(Assigned task) The records below hold a stretch from the line with "It works best" through the line with "#!/usr/bin/env python"; return exactly those lines, ends included, and nothing more.

Records from a data collection

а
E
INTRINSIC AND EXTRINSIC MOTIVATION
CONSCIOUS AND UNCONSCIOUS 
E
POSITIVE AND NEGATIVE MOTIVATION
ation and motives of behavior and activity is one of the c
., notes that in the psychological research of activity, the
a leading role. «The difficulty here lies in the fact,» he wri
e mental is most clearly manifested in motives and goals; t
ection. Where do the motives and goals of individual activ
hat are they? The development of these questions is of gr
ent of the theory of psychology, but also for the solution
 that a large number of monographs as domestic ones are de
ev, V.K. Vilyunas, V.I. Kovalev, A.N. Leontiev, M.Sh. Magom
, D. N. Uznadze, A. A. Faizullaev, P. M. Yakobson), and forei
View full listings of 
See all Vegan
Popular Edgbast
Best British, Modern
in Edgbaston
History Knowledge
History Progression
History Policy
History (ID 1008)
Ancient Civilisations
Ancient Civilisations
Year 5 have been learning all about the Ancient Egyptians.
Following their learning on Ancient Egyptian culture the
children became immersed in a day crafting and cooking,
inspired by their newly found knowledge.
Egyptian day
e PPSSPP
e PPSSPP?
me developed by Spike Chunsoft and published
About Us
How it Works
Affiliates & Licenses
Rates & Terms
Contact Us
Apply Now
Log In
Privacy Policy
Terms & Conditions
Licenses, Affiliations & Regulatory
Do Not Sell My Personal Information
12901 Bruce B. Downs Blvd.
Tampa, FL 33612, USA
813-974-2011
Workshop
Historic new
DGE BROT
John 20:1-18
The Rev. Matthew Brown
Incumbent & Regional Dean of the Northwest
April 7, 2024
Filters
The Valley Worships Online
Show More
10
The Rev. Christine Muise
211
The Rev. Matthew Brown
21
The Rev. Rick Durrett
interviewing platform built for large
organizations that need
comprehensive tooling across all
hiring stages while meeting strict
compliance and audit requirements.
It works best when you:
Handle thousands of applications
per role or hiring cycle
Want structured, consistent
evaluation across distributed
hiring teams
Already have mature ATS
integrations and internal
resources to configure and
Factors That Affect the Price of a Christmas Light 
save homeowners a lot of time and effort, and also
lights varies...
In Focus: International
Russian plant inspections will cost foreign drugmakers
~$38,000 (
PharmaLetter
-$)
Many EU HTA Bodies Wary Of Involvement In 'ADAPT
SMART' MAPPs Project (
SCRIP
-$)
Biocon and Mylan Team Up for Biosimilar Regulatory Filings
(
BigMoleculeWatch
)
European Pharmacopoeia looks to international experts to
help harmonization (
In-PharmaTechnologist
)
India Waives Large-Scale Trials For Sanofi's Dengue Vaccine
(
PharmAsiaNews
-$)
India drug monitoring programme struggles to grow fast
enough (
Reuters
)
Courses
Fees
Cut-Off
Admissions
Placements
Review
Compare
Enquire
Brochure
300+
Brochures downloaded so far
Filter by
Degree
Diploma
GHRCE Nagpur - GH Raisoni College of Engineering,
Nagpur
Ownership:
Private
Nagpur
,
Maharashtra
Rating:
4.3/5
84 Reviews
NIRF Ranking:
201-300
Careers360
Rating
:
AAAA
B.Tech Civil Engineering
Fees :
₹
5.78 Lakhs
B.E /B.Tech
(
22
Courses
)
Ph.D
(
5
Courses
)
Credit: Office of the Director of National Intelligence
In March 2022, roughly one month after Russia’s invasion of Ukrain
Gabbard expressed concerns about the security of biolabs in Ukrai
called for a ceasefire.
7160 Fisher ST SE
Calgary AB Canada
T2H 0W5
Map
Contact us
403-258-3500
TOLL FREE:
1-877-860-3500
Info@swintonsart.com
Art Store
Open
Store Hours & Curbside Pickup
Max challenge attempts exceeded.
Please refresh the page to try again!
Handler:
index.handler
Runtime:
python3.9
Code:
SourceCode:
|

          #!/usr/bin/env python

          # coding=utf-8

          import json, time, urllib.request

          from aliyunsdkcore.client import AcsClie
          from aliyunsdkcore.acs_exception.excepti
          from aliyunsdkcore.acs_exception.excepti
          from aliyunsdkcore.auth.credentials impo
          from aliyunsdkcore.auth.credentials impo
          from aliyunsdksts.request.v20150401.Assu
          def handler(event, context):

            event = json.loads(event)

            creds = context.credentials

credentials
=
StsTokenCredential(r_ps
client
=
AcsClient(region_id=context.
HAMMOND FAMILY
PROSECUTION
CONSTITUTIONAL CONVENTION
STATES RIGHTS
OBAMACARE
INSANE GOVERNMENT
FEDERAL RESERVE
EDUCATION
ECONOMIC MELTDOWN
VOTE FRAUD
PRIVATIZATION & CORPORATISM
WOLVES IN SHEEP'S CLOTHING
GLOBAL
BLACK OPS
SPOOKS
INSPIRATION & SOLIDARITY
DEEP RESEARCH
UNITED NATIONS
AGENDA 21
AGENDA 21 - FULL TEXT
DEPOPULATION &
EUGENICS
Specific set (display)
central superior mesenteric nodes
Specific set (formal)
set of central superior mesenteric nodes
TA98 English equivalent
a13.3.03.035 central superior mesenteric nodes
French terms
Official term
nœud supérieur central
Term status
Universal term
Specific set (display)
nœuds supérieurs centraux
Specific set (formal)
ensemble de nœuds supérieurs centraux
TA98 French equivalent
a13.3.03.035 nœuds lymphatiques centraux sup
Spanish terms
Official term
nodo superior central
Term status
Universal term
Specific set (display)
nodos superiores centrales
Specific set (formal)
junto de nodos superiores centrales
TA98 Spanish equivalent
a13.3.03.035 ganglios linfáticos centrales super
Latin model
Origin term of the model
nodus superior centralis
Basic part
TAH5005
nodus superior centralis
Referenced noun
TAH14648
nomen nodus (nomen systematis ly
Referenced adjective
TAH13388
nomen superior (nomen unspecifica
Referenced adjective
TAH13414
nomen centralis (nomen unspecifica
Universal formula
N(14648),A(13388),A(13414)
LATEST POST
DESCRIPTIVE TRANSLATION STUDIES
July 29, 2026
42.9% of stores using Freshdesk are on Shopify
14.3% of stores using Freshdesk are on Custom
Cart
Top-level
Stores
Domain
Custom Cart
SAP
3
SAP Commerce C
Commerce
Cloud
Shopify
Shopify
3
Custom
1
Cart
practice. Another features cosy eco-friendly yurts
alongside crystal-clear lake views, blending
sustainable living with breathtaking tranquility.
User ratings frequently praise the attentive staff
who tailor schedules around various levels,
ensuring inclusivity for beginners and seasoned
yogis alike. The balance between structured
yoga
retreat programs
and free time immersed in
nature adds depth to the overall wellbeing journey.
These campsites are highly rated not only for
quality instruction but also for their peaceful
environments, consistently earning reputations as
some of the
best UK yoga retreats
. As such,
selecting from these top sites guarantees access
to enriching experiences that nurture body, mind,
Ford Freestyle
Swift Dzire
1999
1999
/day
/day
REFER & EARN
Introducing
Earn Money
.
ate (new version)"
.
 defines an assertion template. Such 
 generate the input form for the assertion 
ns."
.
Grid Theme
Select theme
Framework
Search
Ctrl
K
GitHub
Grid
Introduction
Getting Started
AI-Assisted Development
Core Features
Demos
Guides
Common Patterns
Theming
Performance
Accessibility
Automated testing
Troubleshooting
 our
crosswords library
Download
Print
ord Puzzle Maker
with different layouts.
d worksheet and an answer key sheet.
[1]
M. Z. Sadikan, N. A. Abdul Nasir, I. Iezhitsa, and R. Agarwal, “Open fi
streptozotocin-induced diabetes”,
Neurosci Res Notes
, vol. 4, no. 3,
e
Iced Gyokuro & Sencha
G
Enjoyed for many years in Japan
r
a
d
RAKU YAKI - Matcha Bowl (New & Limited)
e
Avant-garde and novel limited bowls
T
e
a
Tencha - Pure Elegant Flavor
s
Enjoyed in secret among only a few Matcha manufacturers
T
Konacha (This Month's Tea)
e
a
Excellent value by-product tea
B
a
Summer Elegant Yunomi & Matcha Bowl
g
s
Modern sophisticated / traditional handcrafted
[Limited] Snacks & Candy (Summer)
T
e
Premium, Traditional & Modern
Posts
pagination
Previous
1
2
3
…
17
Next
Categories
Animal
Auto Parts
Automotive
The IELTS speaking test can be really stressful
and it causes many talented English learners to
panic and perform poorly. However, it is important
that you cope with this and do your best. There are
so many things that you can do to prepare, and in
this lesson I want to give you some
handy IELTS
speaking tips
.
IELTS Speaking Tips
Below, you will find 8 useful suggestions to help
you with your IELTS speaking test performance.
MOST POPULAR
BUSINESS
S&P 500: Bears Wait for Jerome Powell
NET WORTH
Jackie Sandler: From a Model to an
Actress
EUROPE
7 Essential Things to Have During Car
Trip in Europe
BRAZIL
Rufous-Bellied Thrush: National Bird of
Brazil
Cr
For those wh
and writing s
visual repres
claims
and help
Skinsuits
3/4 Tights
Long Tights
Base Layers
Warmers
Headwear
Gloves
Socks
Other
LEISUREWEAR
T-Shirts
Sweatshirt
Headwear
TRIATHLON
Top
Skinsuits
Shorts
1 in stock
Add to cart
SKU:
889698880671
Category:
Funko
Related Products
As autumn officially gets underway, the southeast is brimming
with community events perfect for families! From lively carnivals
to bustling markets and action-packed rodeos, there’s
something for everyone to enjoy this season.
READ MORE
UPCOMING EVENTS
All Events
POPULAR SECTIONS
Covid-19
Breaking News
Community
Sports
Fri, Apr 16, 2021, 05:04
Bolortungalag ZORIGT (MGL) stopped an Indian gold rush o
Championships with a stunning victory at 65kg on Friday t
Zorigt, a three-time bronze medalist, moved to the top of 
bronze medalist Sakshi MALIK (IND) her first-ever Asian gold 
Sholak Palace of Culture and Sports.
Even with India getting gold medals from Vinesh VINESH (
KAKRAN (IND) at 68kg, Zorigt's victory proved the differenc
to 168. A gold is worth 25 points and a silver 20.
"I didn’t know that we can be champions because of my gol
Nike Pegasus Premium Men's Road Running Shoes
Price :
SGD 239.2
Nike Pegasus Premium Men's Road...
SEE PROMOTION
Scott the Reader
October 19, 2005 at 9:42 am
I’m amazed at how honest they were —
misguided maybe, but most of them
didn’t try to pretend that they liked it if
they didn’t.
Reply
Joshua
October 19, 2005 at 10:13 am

(Result for this exercise)
It works best when you:
Handle thousands of applications
per role or hiring cycle
Want structured, consistent
evaluation across distributed
hiring teams
Already have mature ATS
integrations and internal
resources to configure and
Factors That Affect the Price of a Christmas Light 
save homeowners a lot of time and effort, and also
lights varies...
In Focus: International
Russian plant inspections will cost foreign drugmakers
~$38,000 (
PharmaLetter
-$)
Many EU HTA Bodies Wary Of Involvement In 'ADAPT
SMART' MAPPs Project (
SCRIP
-$)
Biocon and Mylan Team Up for Biosimilar Regulatory Filings
(
BigMoleculeWatch
)
European Pharmacopoeia looks to international experts to
help harmonization (
In-PharmaTechnologist
)
India Waives Large-Scale Trials For Sanofi's Dengue Vaccine
(
PharmAsiaNews
-$)
India drug monitoring programme struggles to grow fast
enough (
Reuters
)
Courses
Fees
Cut-Off
Admissions
Placements
Review
Compare
Enquire
Brochure
300+
Brochures downloaded so far
Filter by
Degree
Diploma
GHRCE Nagpur - GH Raisoni College of Engineering,
Nagpur
Ownership:
Private
Nagpur
,
Maharashtra
Rating:
4.3/5
84 Reviews
NIRF Ranking:
201-300
Careers360
Rating
:
AAAA
B.Tech Civil Engineering
Fees :
₹
5.78 Lakhs
B.E /B.Tech
(
22
Courses
)
Ph.D
(
5
Courses
)
Credit: Office of the Director of National Intelligence
In March 2022, roughly one month after Russia’s invasion of Ukrain
Gabbard expressed concerns about the security of biolabs in Ukrai
called for a ceasefire.
7160 Fisher ST SE
Calgary AB Canada
T2H 0W5
Map
Contact us
403-258-3500
TOLL FREE:
1-877-860-3500
Info@swintonsart.com
Art Store
Open
Store Hours & Curbside Pickup
Max challenge attempts exceeded.
Please refresh the page to try again!
Handler:
index.handler
Runtime:
python3.9
Code:
SourceCode:
|

          #!/usr/bin/env python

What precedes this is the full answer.